В своем номере я пробыл недолго. Только-только послушать радио, верный «Грюндиг». В диапазоне FM, понятно, ничего — своей станции или ретранслятора в Джалу нет, а до Бенгази далеко, FM ловится только в прямой видимости антенны передатчика. AM — это вечером, а днём прохождение неважное. И, наконец, короткие волны. Наше всё. В диапазоне пятнадцати метров и Би-Би-Си, и «Голос Америки», и, конечно, «Московское радио». На английском языке.

Вот!

Под Черниговым разбился самолет «Ан-24», рейс «Винница — Москва». Погибли все, более пятидесяти человек. Об этом сообщали и американцы, и британцы. Московское же радио сообщило о завершении посевной в Смоленской области. Тоже новость, конечно.

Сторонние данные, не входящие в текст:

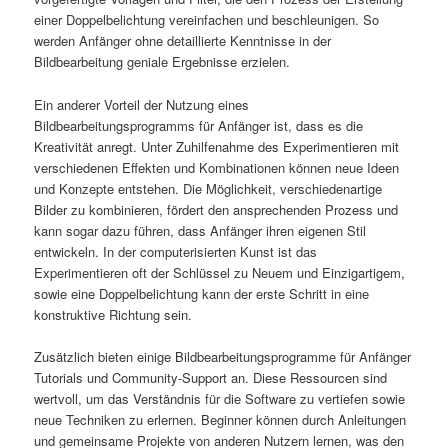
einer Doppelbelichtung vereinfachen und beschleunigen. So
werden Anfänger ohne detaillierte Kenntnisse in der
Bildbearbeitung geniale Ergebnisse erzielen.
Ein anderer Vorteil der Nutzung eines
Bildbearbeitungsprogramms für Anfänger ist, dass es die
Kreativität anregt. Unter Zuhilfenahme des Experimentieren mit
verschiedenen Effekten und Kombinationen können neue Ideen
und Konzepte entstehen. Die Möglichkeit, verschiedenartige
Bilder zu kombinieren, fördert den ansprechenden Prozess und
kann sogar dazu führen, dass Anfänger ihren eigenen Stil
entwickeln. In der computerisierten Kunst ist das
Experimentieren oft der Schlüssel zu Neuem und Einzigartigem,
sowie eine Doppelbelichtung kann der erste Schritt in eine
konstruktive Richtung sein.
Zusätzlich bieten einige Bildbearbeitungsprogramme für Anfänger
Tutorials und Community-Support an. Diese Ressourcen sind
wertvoll, um das Verständnis für die Software zu vertiefen sowie
neue Techniken zu erlernen. Beginner können durch Anleitungen
und gemeinsame Projekte von anderen Nutzern lernen, was den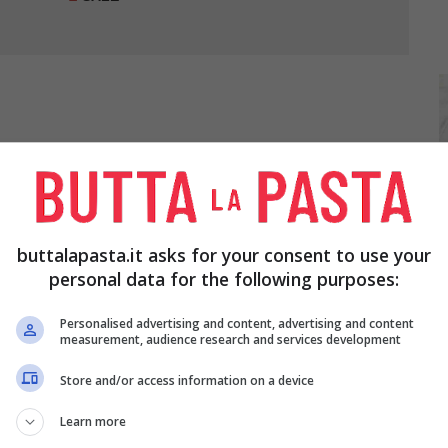
 fateli lessare in abbondante acqua acidulata con del
buttalapasta.it asks for your consent to use your
scolateli e metteteli ad asciugare su un
personal data for the following purposes:
ggiorana
e fate soffriggere con il lardo per
Personalised advertising and content, advertising and content
measurement, audience research and services development
 bagnate con il vino. Diluite la
conserva di
Store and/or access information on a device
late, pepate e unite un pizzico di cannella, poi
Learn more
fuoco basso, poi spegnete e servite completando i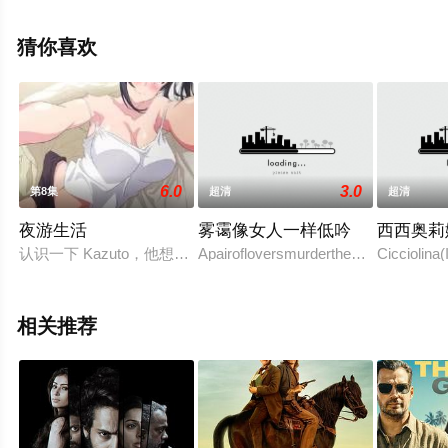
利·德拉赫,罗曼·库斯托·哈兹,阿卜杜勒穆尼姆?斯努西,巴贝
蒂达·萨乔,吉勒斯·戴维,Romane,Mouyal,Anne-
猜你喜欢
Laure,Penninck,Diego,Murgia等演员精彩演绎的法国,比利
时电影，手机免费观看高清未删减完整版电影大全就来星
辰电影网，更多相关剧情可移步至豆瓣电影、电视猫或剧
情网等平台了解。
6.0
3.0
第8集
超清
超清
夜游生活
雾霭像女人一样低吟
西西奥莉
认识一下 Kazuto，他想成为一名摄影师，但梦想落空了；而 
Apairofloversmurdertheman&#39;swif
Cicciolina(
相关推荐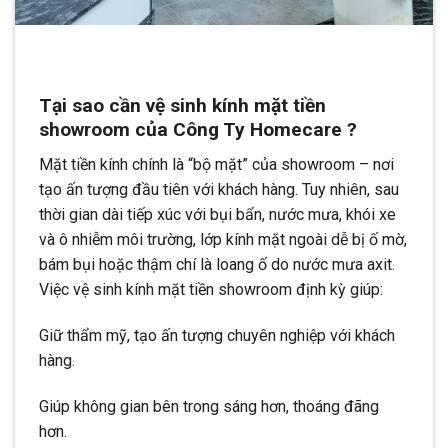
Tại sao cần vệ sinh kính mặt tiền
showroom của Công Ty Homecare ?
Mặt tiền kính chính là “bộ mặt” của showroom – nơi
tạo ấn tượng đầu tiên với khách hàng. Tuy nhiên, sau
thời gian dài tiếp xúc với bụi bẩn, nước mưa, khói xe
và ô nhiễm môi trường, lớp kính mặt ngoài dễ bị ố mờ,
bám bụi hoặc thậm chí là loang ố do nước mưa axit.
Việc vệ sinh kính mặt tiền showroom định kỳ giúp:
Giữ thẩm mỹ, tạo ấn tượng chuyên nghiệp với khách
hàng.
Giúp không gian bên trong sáng hơn, thoáng đãng
hơn.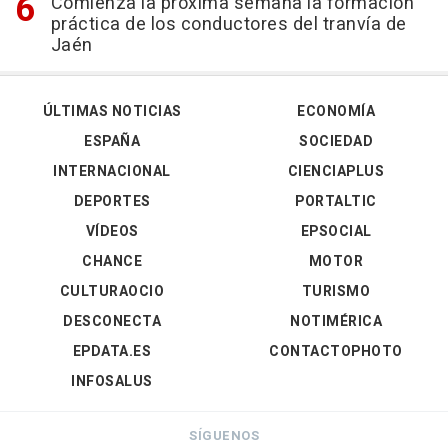
Comienza la próxima semana la formación
práctica de los conductores del tranvía de
Jaén
ÚLTIMAS NOTICIAS
ECONOMÍA
ESPAÑA
SOCIEDAD
INTERNACIONAL
CIENCIAPLUS
DEPORTES
PORTALTIC
VÍDEOS
EPSOCIAL
CHANCE
MOTOR
CULTURAOCIO
TURISMO
DESCONECTA
NOTIMÉRICA
EPDATA.ES
CONTACTOPHOTO
INFOSALUS
SÍGUENOS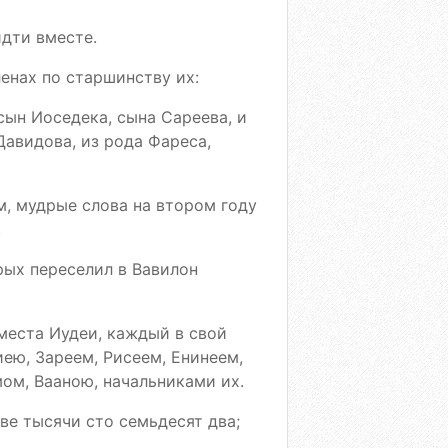
идти вместе.
енах по старшинству их:
сын Иоседека, сына Сареева, и
Давидова, из рода Фареса,
, мудрые слова на втором году
.
рых переселил в Вавилон
места Иудеи, каждый в свой
ею, Зареем, Рисеем, Енинеем,
ом, Вааною, начальниками их.
ве тысячи сто семьдесят два;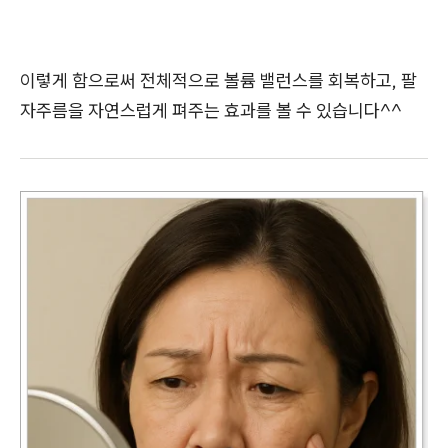
이렇게 함으로써 전체적으로 볼륨 밸런스를 회복하고, 팔
자주름을 자연스럽게 펴주는 효과를 볼 수 있습니다^^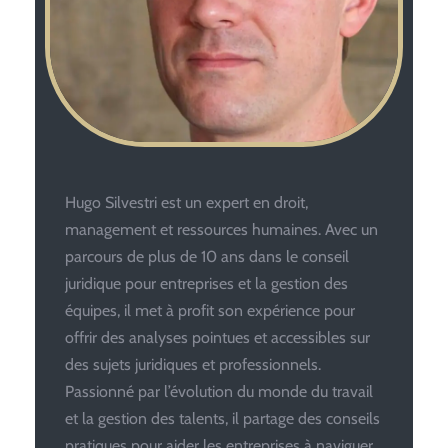
Hugo Silvestri est un expert en droit,
management et ressources humaines. Avec un
parcours de plus de 10 ans dans le conseil
juridique pour entreprises et la gestion des
équipes, il met à profit son expérience pour
offrir des analyses pointues et accessibles sur
des sujets juridiques et professionnels.
Passionné par l’évolution du monde du travail
et la gestion des talents, il partage des conseils
pratiques pour aider les entreprises à naviguer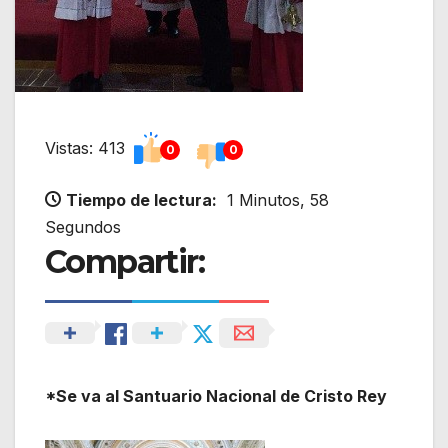
Vistas: 413
0
0
Tiempo de lectura:
1 Minutos, 58
Segundos
Compartir:
*Se va al Santuario Nacional de Cristo Rey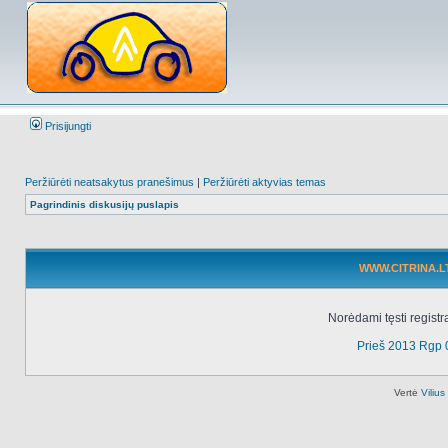
Prisijungti
Peržiūrėti neatsakytus pranešimus
|
Peržiūrėti aktyvias temas
Pagrindinis diskusijų puslapis
WWW.CITRINA.LT 
Norėdami tęsti registr
Prieš 2013 Rgp 
Vertė
Viliu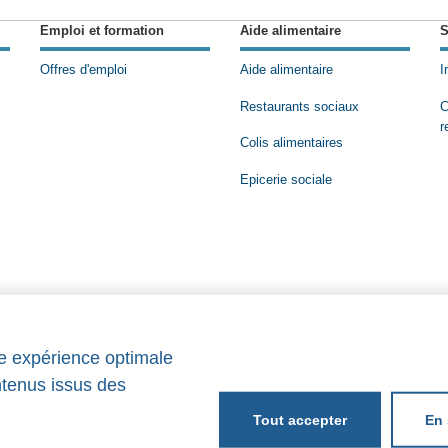
Emploi et formation
Aide alimentaire
S
Offres d'emploi
Aide alimentaire
I
Restaurants sociaux
C
r
Colis alimentaires
Epicerie sociale
ne expérience optimale
ntenus issus des
En 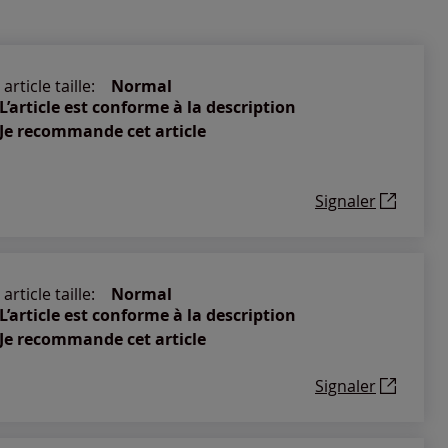
article taille:
Normal
L’article est conforme à la description
Je recommande cet article
Signaler
article taille:
Normal
L’article est conforme à la description
Je recommande cet article
Signaler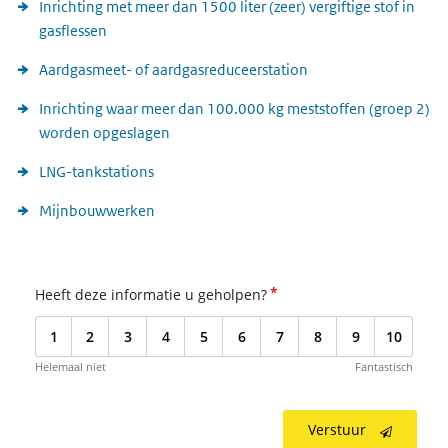
Inrichting met meer dan 1500 liter (zeer) vergiftige stof in
gasflessen
Aardgasmeet- of aardgasreduceerstation
Inrichting waar meer dan 100.000 kg meststoffen (groep 2)
worden opgeslagen
LNG-tankstations
Mijnbouwwerken
*
Heeft deze informatie u geholpen?
1
2
3
4
5
6
7
8
9
10
Helemaal niet
Fantastisch
Verstuur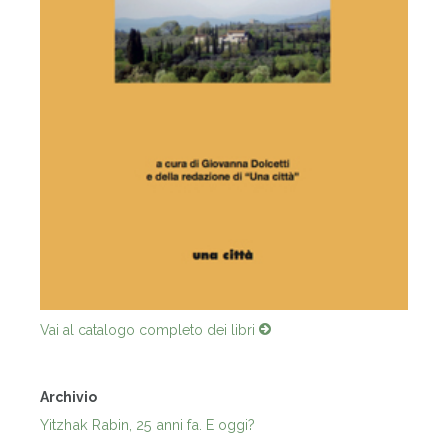
Vai al catalogo completo dei libri
Archivio
Yitzhak Rabin, 25 anni fa. E oggi?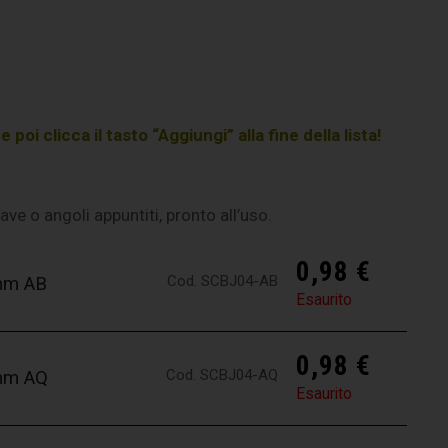
poi clicca il tasto “Aggiungi” alla fine della lista!
 bave o angoli appuntiti, pronto all’uso.
0,98
€
Cod. SCBJ04-AB
4mm AB
Esaurito
0,98
€
Cod. SCBJ04-AQ
4mm AQ
Esaurito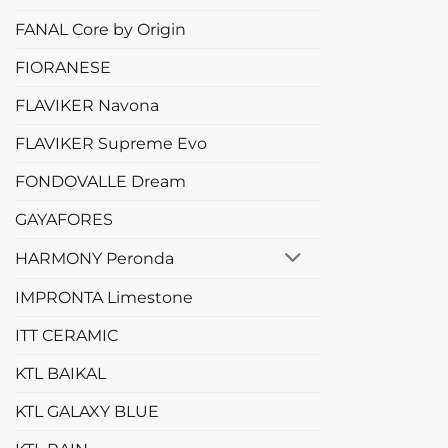
FANAL Core by Origin
FIORANESE
FLAVIKER Navona
FLAVIKER Supreme Evo
FONDOVALLE Dream
GAYAFORES
HARMONY Peronda
IMPRONTA Limestone
ITT CERAMIC
KTL BAIKAL
KTL GALAXY BLUE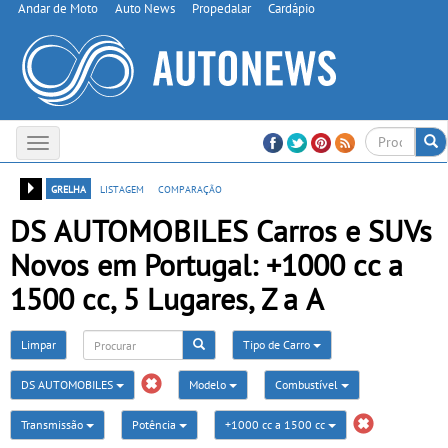
Andar de Moto
Auto News
Propedalar
Cardápio
Toggle
navigation
grelha
listagem
comparação
DS AUTOMOBILES Carros e SUVs
Novos em Portugal: +1000 cc a
1500 cc, 5 Lugares, Z a A
Limpar
Tipo de Carro
DS AUTOMOBILES
Modelo
Combustível
Transmissão
Potência
+1000 cc a 1500 cc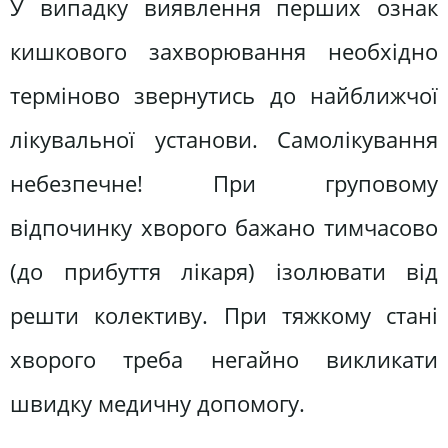
У випадку виявлення перших ознак
кишкового захворювання необхідно
терміново звернутись до найближчої
лікувальної установи. Самолікування
небезпечне! При груповому
відпочинку хворого бажано тимчасово
(до прибуття лікаря) ізолювати від
решти колективу. При тяжкому стані
хворого треба негайно викликати
швидку медичну допомогу.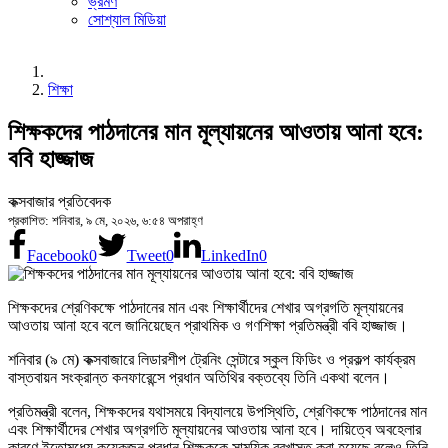
ভ্রমণ
সোশ্যাল মিডিয়া
শিক্ষা
শিক্ষকদের পাঠদানের মান মূল্যায়নের আওতায় আনা হবে:
ববি হাজ্জাজ
কক্সবাজার প্রতিবেদক
প্রকাশিত: শনিবার, ৯ মে, ২০২৬, ৬:৫৪ অপরাহ্ণ
Facebook
0
Tweet
0
LinkedIn
0
শিক্ষকদের শ্রেণিকক্ষে পাঠদানের মান এবং শিক্ষার্থীদের শেখার অগ্রগতি মূল্যায়নের
আওতায় আনা হবে বলে জানিয়েছেন প্রাথমিক ও গণশিক্ষা প্রতিমন্ত্রী ববি হাজ্জাজ।
শনিবার (৯ মে) কক্সবাজারে লিডারশীপ ট্রেনিং সেন্টারে স্কুল ফিডিং ও প্রকল্প কার্যক্রম
বাস্তবায়ন সংক্রান্ত কনফারেন্সে প্রধান অতিথির বক্তব্যে তিনি একথা বলেন।
প্রতিমন্ত্রী বলেন, শিক্ষকদের যথাসময়ে বিদ্যালয়ে উপস্থিতি, শ্রেণিকক্ষে পাঠদানের মান
এবং শিক্ষার্থীদের শেখার অগ্রগতি মূল্যায়নের আওতায় আনা হবে। দায়িত্বে অবহেলার
কারণে ইতোমধ্যে কয়েকজন প্রধান শিক্ষককে সাময়িক বরখাস্ত করা হয়েছে বলেও তিনি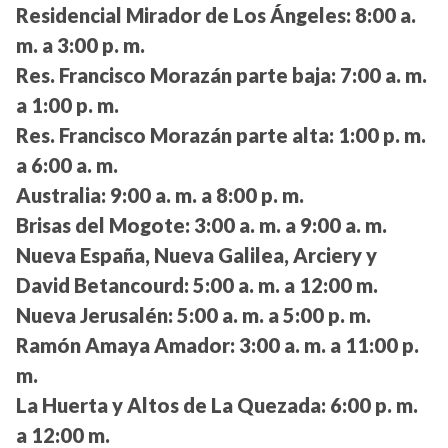
Residencial Mirador de Los Ángeles:
8:00 a.
m. a 3:00 p. m.
Res. Francisco Morazán parte baja:
7:00 a. m.
a 1:00 p. m.
Res. Francisco Morazán parte alta:
1:00 p. m.
a 6:00 a. m.
Australia:
9:00 a. m. a 8:00 p. m.
Brisas del Mogote:
3:00 a. m. a 9:00 a. m.
Nueva España, Nueva Galilea, Arciery y
David Betancourd:
5:00 a. m. a 12:00 m.
Nueva Jerusalén:
5:00 a. m. a 5:00 p. m.
Ramón Amaya Amador:
3:00 a. m. a 11:00 p.
m.
La Huerta y Altos de La Quezada:
6:00 p. m.
a 12:00 m.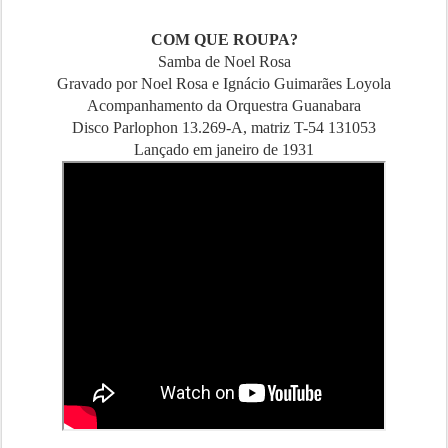
COM QUE ROUPA?
Samba de Noel Rosa
Gravado por Noel Rosa e Ignácio Guimarães Loyola
Acompanhamento da Orquestra Guanabara
Disco Parlophon 13.269-A, matriz T-54 131053
Lançado em janeiro de 1931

И ещё — коротенько — что в Ливии начался международный шахматный турнир, а в Израиле — шахматная Олимпиада. Большего от всемирных новостей ждать не стоило. Уже то, что упомянули — достижение шахмат.

Я выключил приемник. Из экономии. Как здесь с батарейками, не знаю. «Кроны» хватает на пятнадцать часов, если негромко. Немецкие или американские батарейки работают подольше, но у меня только наши. В Триполи возможности купить не было. Есть парочка запасных, на обычный турнир хватило бы за глаза, но на десять недель? Придется экономить.

Быть может, катастрофа «Ан-24» мне и привиделась? Стюардессу перевели на внутренний рейс? Или у неё там летела сестра или близкая подруга?

И как её, катастрофу, я мог предотвратить? Самолеты падают. Нечасто, но регулярно. Не один, так другой. Единственное, что реально сработает — просто отказаться от полетов. Категорически и повсеместно. Но разве это выход? И я не Император Вселенной.

Я переоделся в костюм от Лисы и Пантеры. Морской, да. В пустыне он особенно к месту. Ткань прочная, немаркая, для прогулок в самый раз.

И я пошел прогуливаться.

Вместо бескозырки у меня был берет с помпоном, на французский манер. От перегрева защищает, помпон — если его смочить водой. Сам собою дошёл, собственным умом.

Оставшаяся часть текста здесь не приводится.